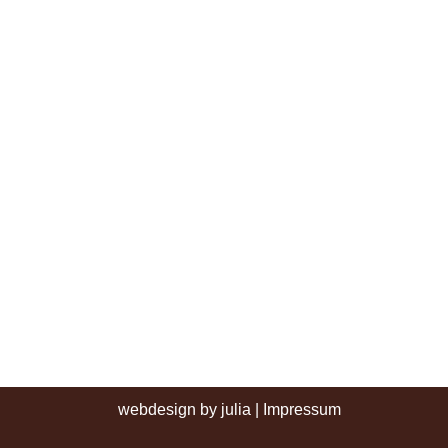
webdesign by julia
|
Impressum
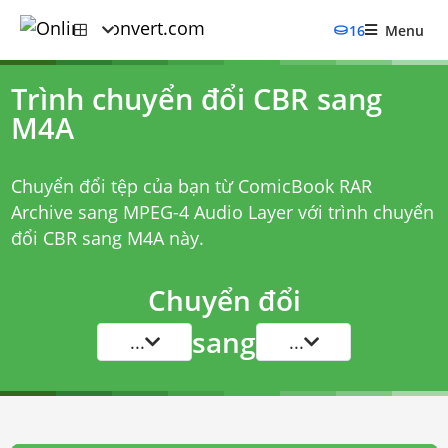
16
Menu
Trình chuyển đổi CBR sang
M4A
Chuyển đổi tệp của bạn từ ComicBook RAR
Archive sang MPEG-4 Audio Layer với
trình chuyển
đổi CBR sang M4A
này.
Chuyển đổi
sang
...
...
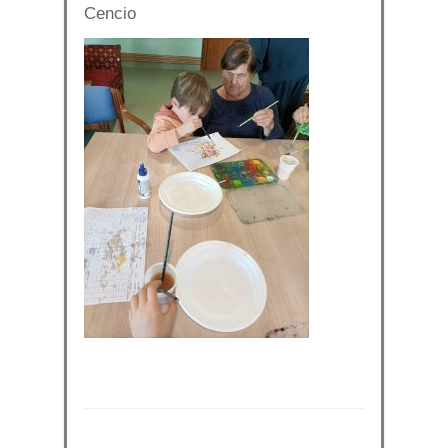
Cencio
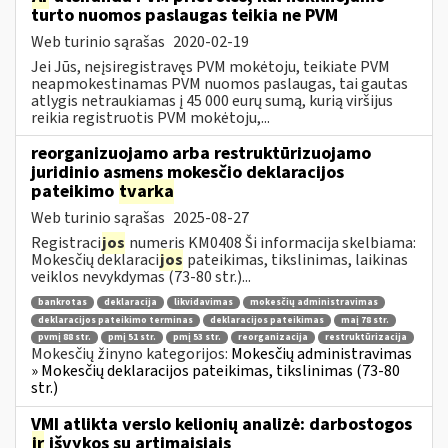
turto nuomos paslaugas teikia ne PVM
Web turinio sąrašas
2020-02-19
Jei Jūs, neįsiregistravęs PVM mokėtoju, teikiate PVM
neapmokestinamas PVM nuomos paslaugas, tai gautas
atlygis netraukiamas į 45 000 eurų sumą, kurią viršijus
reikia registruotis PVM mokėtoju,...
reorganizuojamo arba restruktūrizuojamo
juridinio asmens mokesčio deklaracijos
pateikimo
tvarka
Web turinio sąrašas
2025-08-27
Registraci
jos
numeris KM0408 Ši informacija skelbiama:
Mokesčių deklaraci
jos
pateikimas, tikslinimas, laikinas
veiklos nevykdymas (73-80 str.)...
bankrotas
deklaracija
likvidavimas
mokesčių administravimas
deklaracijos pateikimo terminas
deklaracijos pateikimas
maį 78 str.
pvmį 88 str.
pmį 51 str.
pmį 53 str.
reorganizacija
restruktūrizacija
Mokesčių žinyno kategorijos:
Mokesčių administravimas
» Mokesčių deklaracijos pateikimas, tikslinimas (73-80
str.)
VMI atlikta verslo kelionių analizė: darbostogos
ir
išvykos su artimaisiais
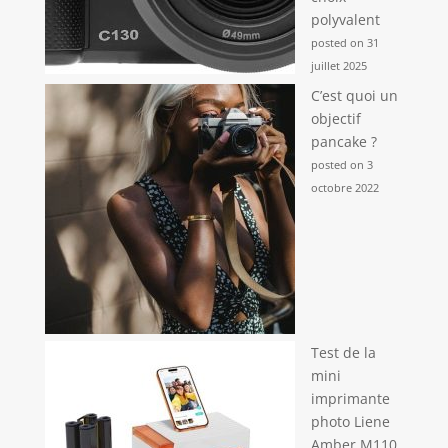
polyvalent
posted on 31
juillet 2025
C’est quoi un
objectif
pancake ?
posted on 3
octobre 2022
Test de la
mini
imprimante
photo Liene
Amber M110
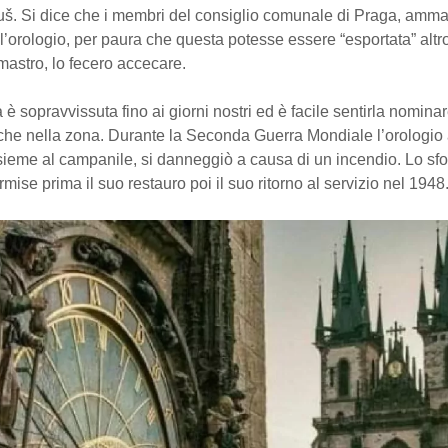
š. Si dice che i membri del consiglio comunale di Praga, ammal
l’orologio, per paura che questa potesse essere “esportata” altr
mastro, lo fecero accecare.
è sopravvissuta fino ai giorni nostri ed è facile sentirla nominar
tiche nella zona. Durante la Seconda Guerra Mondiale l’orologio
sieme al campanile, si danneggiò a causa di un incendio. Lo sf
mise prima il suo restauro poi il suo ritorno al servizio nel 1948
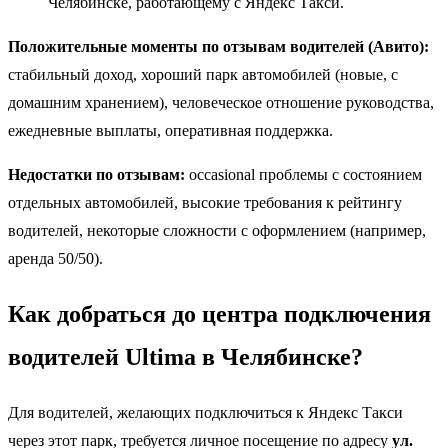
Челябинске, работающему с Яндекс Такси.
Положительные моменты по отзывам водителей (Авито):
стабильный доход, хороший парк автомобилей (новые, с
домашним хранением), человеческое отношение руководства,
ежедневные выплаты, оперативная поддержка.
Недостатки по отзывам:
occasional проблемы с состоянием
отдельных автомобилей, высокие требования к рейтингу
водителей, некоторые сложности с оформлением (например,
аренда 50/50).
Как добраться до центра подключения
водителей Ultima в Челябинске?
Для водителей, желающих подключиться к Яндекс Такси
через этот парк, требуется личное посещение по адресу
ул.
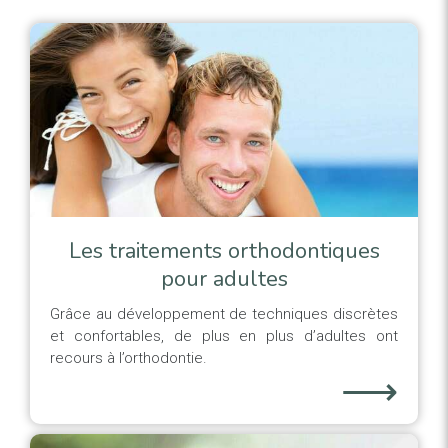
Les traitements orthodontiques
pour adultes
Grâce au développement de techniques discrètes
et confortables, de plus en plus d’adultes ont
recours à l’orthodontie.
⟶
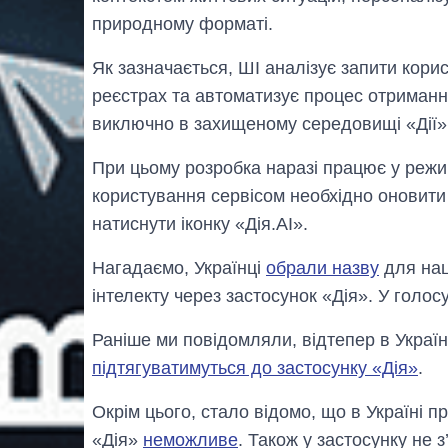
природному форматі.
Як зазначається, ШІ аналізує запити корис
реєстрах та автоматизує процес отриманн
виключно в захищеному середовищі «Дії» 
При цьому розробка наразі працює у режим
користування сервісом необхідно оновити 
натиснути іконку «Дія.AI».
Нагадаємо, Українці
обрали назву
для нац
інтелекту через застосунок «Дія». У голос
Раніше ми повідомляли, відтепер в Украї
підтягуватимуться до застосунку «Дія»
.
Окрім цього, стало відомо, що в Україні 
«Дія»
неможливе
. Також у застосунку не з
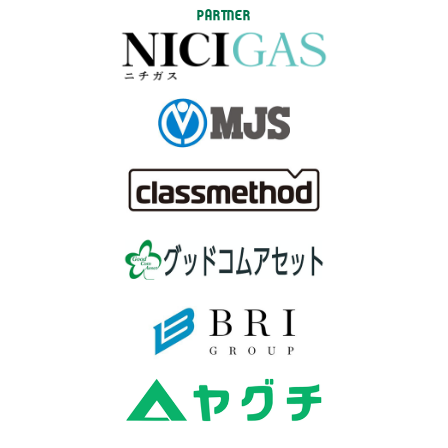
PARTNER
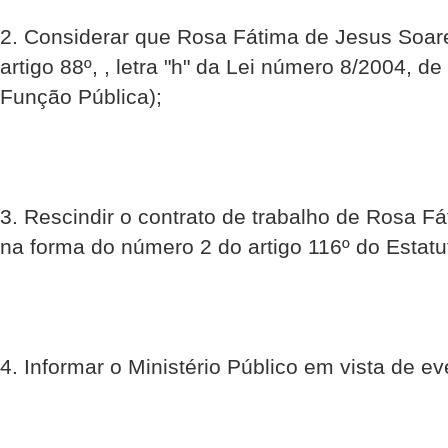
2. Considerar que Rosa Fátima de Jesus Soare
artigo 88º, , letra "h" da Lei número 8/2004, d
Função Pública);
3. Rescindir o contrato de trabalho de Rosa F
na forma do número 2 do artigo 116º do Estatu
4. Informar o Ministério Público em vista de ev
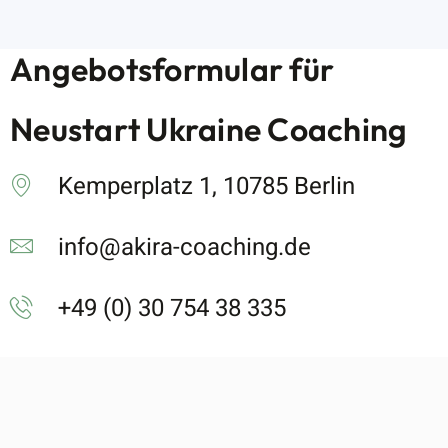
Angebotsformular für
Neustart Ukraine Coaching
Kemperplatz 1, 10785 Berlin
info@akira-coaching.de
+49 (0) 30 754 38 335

(Task directions) Once you have checked every line of the material above, return the ones that hold the string "отзывам".

(Solved problem)
Положительные моменты по отзывам водителей (Авито):
Недостатки по отзывам:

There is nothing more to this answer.